ケヴィン様が仰っていたのは、そういうことじゃないもの。
「夜はどうする?」
「聖女様に聞いてみる。お迎えが必要だったら、レイ君じゃなくても、誰か行ってもらうことは可能?」
「それは大丈夫だけど・・・。でも、それじゃあ聖女様の望みは叶わないんじゃない?」
「そうかもしれないね。けどさ、ルールを守ってもらうのも必要なことだから、それも伝える。」
「なんかなぁ~、それじゃあミサトちゃんの心証が悪くなるばっかりじゃん。やっぱシャチョーを頼ろう?」
レイ君の提案に、私はふるふると首を横に振る。
「誰かが伝えないと。それで担当外されたら仕方ないよ。その時はリュウ先生になるだろうけど。」
「あ~・・・、少なくても俺じゃないだろうねぇ。てか、あの聖女様いつまでここに通うの?」
「さあ・・・ケヴィン様からは聞いてないや。リュウ先生なら知ってるかも。」
「それも困ったもんだよねぇ~。こっちだって予定があるのにさ。それなのに助けてくれないんでしょう?それってひどくない?」
― 確かに、予定をぶっこむだけぶっこんで、助手の交代までさせたのはケヴィン様だ。
リュウ先生は一日拘束されて、本来の仕事は夜に行っている。
それでこっちで何とかしろ、というのは無理がある・・・レイ君の言うことも最もだ。
「長引くようなら、リュウ先生が抗議すると思うよ。それよりまずは、今日を乗り切らないと!」
「ミサトちゃんがそう言うならだけど・・・無理はしないでよね。」
「うん、心配してくれてありがとう。」
そして間もなくお昼になり、リュウ先生と聖女様が調剤室から出てきた。
「本日は、午後はお休みです。私は他の方を担当するため、今日は・・・」
リュウ先生があたりを見渡している。
「リュウ先生とレイ君が担当なので、今日は私が送らせてもらいますね。」
私が前に出ると、二人が「え?」という顔になった。
「そうなんですね。

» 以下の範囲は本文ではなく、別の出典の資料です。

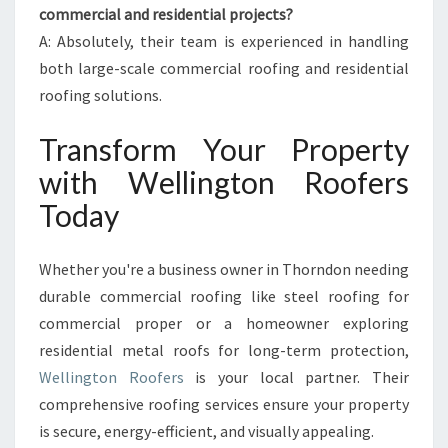
commercial and residential projects?
A: Absolutely, their team is experienced in handling
both large-scale commercial roofing and residential
roofing solutions.
Transform Your Property
with Wellington Roofers
Today
Whether you're a business owner in Thorndon needing
durable commercial roofing like steel roofing for
commercial proper or a homeowner exploring
residential metal roofs for long-term protection,
Wellington Roofers
is your local partner. Their
comprehensive roofing services ensure your property
is secure, energy-efficient, and visually appealing.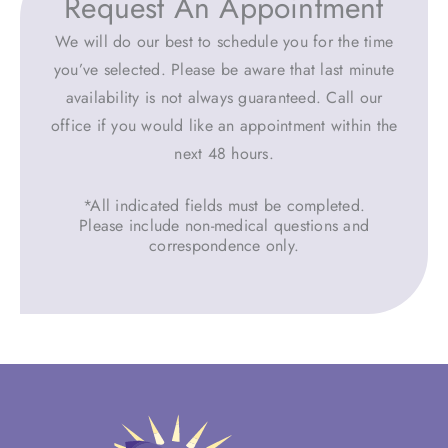
Request An Appointment
We will do our best to schedule you for the time
you’ve selected. Please be aware that last minute
availability is not always guaranteed. Call our
office if you would like an appointment within the
next 48 hours.
*All indicated fields must be completed.
Please include non-medical questions and
correspondence only.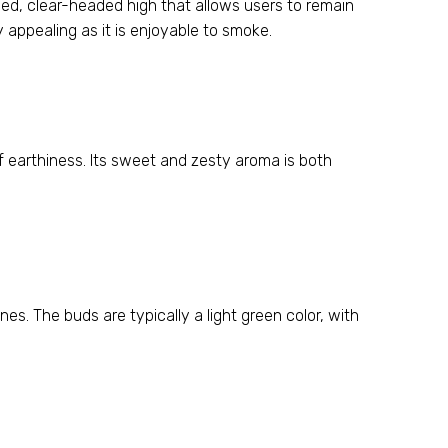
ced, clear-headed high that allows users to remain
 appealing as it is enjoyable to smoke.
f earthiness. Its sweet and zesty aroma is both
es. The buds are typically a light green color, with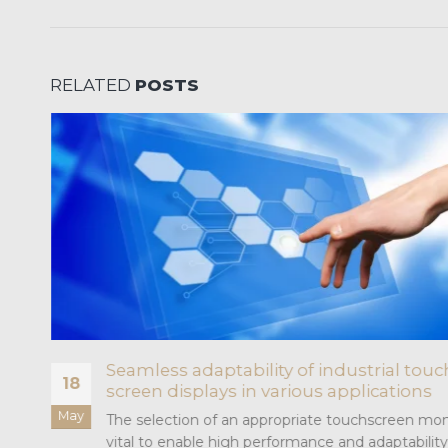
RELATED
POSTS
or
Seamless adaptability of industrial touc
18
screen displays in various applications
May
The selection of an appropriate touchscreen moni
vital to enable high performance and adaptability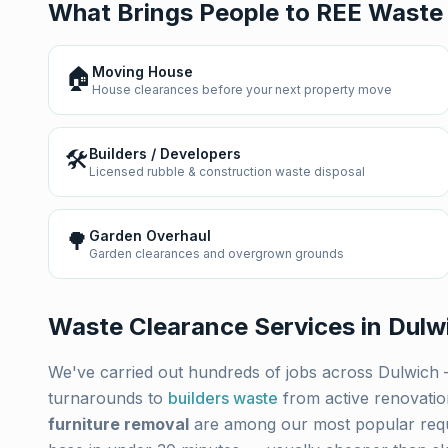
What Brings People to REE Waste
🏠
Moving House
House clearances before your next property move
🛠️
Builders / Developers
Licensed rubble & construction waste disposal
🌳
Garden Overhaul
Garden clearances and overgrown grounds
Waste Clearance Services in
Dulw
We've carried out hundreds of jobs across
Dulwich
turnarounds to
builders waste
from active renovati
furniture removal
are among our most popular req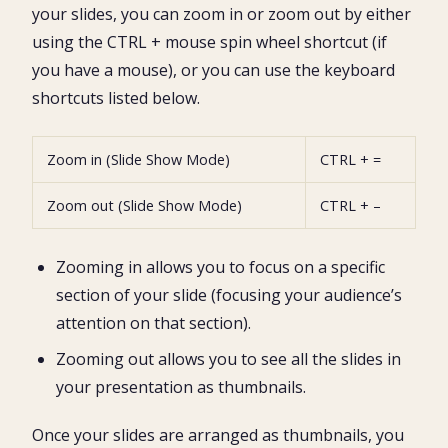
your slides, you can zoom in or zoom out by either
using the CTRL + mouse spin wheel shortcut (if
you have a mouse), or you can use the keyboard
shortcuts listed below.
Zoom in (Slide Show Mode)
CTRL + =
Zoom out (Slide Show Mode)
CTRL + –
Zooming in allows you to focus on a specific
section of your slide (focusing your audience’s
attention on that section).
Zooming out allows you to see all the slides in
your presentation as thumbnails.
Once your slides are arranged as thumbnails, you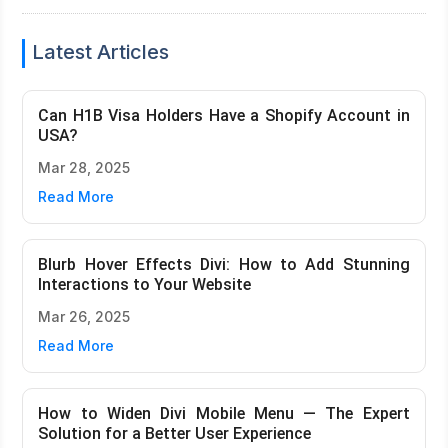
Latest Articles
Can H1B Visa Holders Have a Shopify Account in
USA?
Mar 28, 2025
Read More
Blurb Hover Effects Divi: How to Add Stunning
Interactions to Your Website
Mar 26, 2025
Read More
How to Widen Divi Mobile Menu — The Expert
Solution for a Better User Experience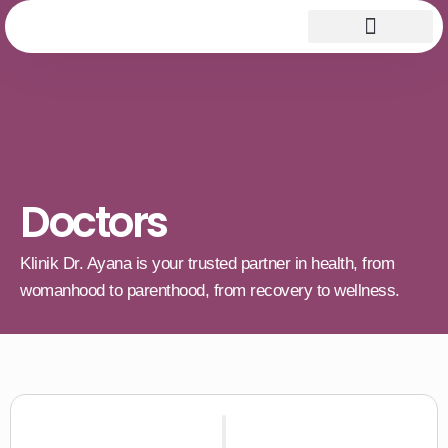
Doctors
Klinik Dr. Ayana is your trusted partner in health, from
womanhood to parenthood, from recovery to wellness.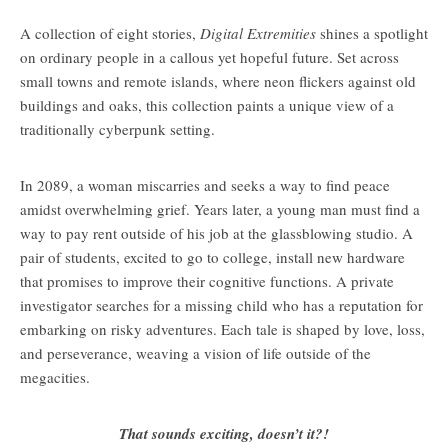
A collection of eight stories,
Digital Extremities
shines a spotlight
on ordinary people in a callous yet hopeful future. Set across
small towns and remote islands, where neon flickers against old
buildings and oaks, this collection paints a unique view of a
traditionally cyberpunk setting.
In 2089, a woman miscarries and seeks a way to find peace
amidst overwhelming grief. Years later, a young man must find a
way to pay rent outside of his job at the glassblowing studio. A
pair of students, excited to go to college, install new hardware
that promises to improve their cognitive functions. A private
investigator searches for a missing child who has a reputation for
embarking on risky adventures. Each tale is shaped by love, loss,
and perseverance, weaving a vision of life outside of the
megacities.
That sounds exciting, doesn’t it?!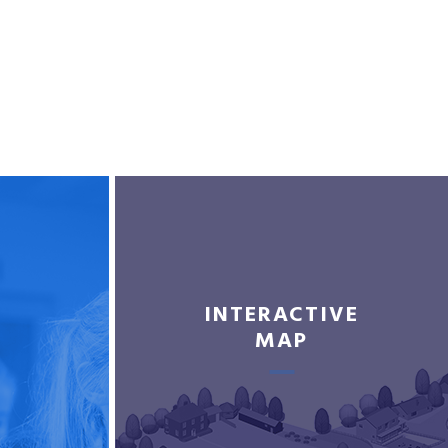
INTERACTIVE
MAP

・・・そうですよね、私だけじゃないですものね。」
「すみません。そういうことなので、行きましょうか。」
「はい・・・ではまた明日、よろしくお願いします。」
あからさまにトーンダウンした聖女様を連れて、三室を出た。
聖女様を連れて、タウンへの扉を開ける。
「聖女様、お腹すいてませんか?お昼でもご一緒にどうです?」
「・・・そうですね。ミサトさんに聞きたいこともあるし、ちょうどいいかも。」
― やっぱりそうきたか。
さて、なにを聞かれることやら・・・って、聞きたいことなんて一つだろうけど。
「がっつりとあっさり、どちらがいいですか?」
「ん~・・・お昼だから、あっさりがいいかな。」
「わかりました。じゃあ、案内しますね。」
私は、聖女様を伴い、オープンテラスのあるカフェに入る。